--- Extracted entries Enclosed Below ---

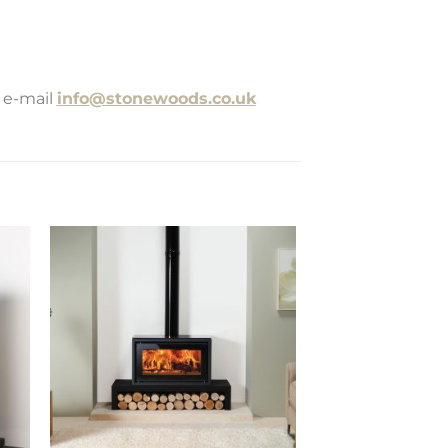
 e-mail
info@stonewoods.co.uk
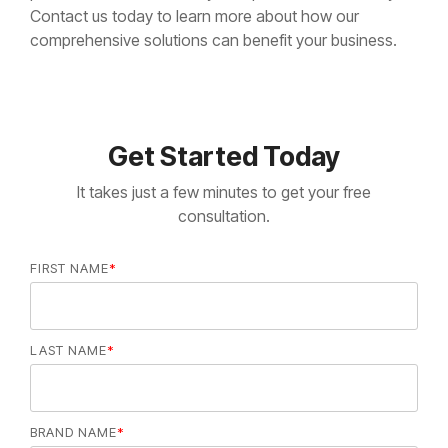
Contact us today to learn more about how our
comprehensive solutions can benefit your business.
Get Started Today
It takes just a few minutes to get your free
consultation.
FIRST NAME
*
LAST NAME
*
BRAND NAME
*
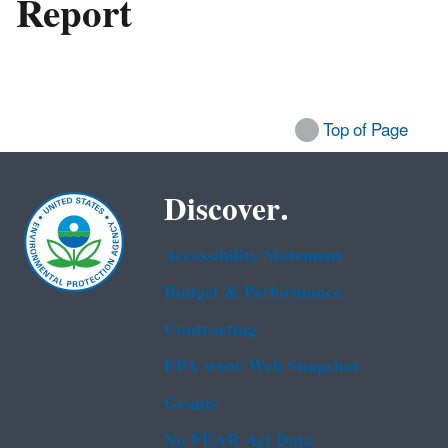
Report
Top of Page
Discover.
Accessibility Statement
Budget & Performance
Contracting
EPA www Web Snapshot
Grants
No FEAR Act Data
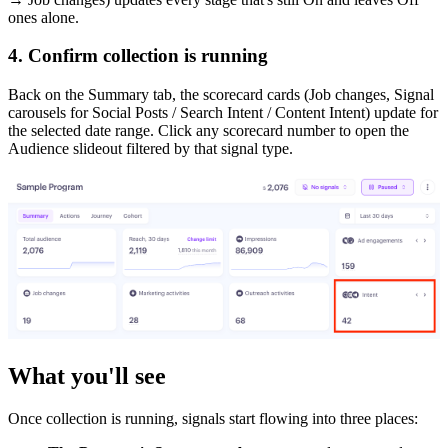
ones alone.
4. Confirm collection is running
Back on the Summary tab, the scorecard cards (Job changes, Signal
carousels for Social Posts / Search Intent / Content Intent) update for
the selected date range. Click any scorecard number to open the
Audience slideout filtered by that signal type.
What you'll see
Once collection is running, signals start flowing into three places:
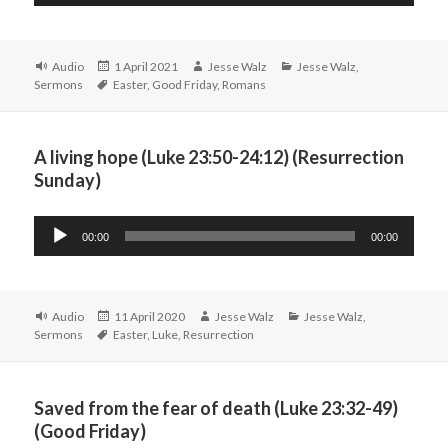
Player
Format
Posted
Author
Categories
Audio
1 April 2021
Jesse Walz
Jesse Walz
,
Tags
on
Sermons
Easter
,
Good Friday
,
Romans
A living hope (Luke 23:50-24:12) (Resurrection
Sunday)
Audio
00:00
00:00
Player
Format
Posted
Author
Categories
Audio
11 April 2020
Jesse Walz
Jesse Walz
,
Tags
on
Sermons
Easter
,
Luke
,
Resurrection
Saved from the fear of death (Luke 23:32-49)
(Good Friday)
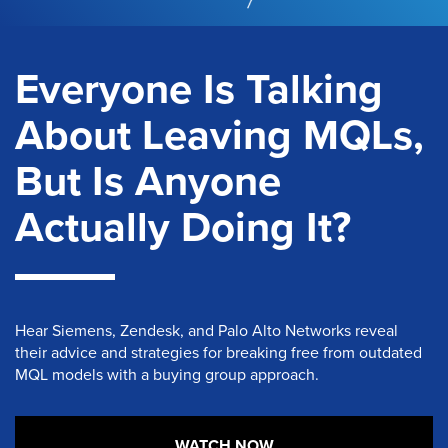
Everyone Is Talking
About Leaving MQLs,
But Is Anyone
Actually Doing It?
Hear
Siemens, Zendesk, and Palo Alto Networks
reveal
their advice and strategies for breaking free from outdated
MQL models
with a buying group approach
.
WATCH NOW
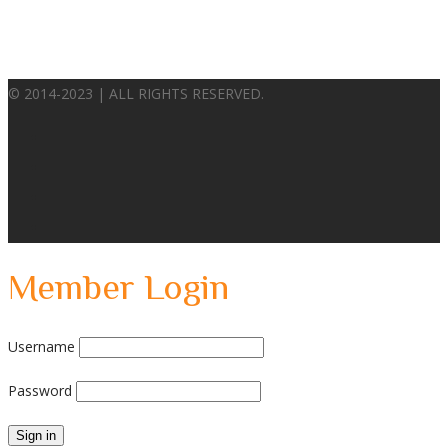
© 2014-2023 | ALL RIGHTS RESERVED.
Member Login
Username
Password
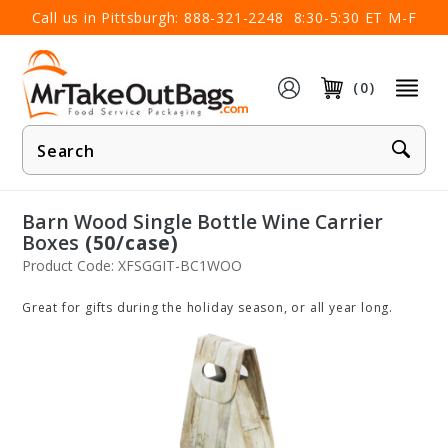
×
Call us in Pittsburgh:
888-321-2248
8:30-5:30 ET M-F
(0)
Product
Search
Barn Wood Single Bottle Wine Carrier
Boxes
(50/case)
Product Code: XFSGGIT-BC1WOO
Great for gifts during the holiday season, or all year long.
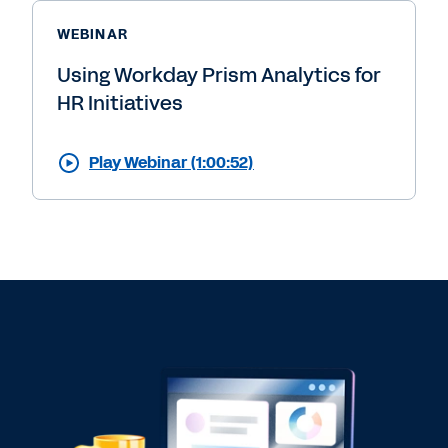
WEBINAR
Using Workday Prism Analytics for
HR Initiatives
Play Webinar (1:00:52)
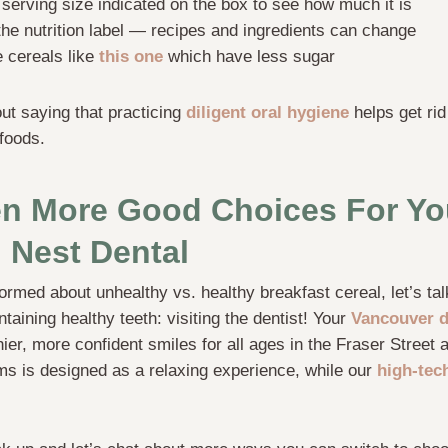
serving size indicated on the box to see how much it is
the nutrition label — recipes and ingredients can change
e cereals like
this one
which have less sugar
out saying that practicing
diligent oral hygiene
helps get rid
foods.
n More Good Choices For Yo
 Nest Dental
formed about unhealthy vs. healthy breakfast cereal, let’s ta
taining healthy teeth: visiting the dentist! Your
Vancouver d
hier, more confident smiles for all ages in the Fraser Street
ms is designed as a relaxing experience, while our
high-tec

--- End of Enclosed Extracted entries ---

How to complete this task:
Each line above where the word "Good" occurs should be copied out.

Finished task:
Good Friday
(Good Friday)
n More Good Choices For Yo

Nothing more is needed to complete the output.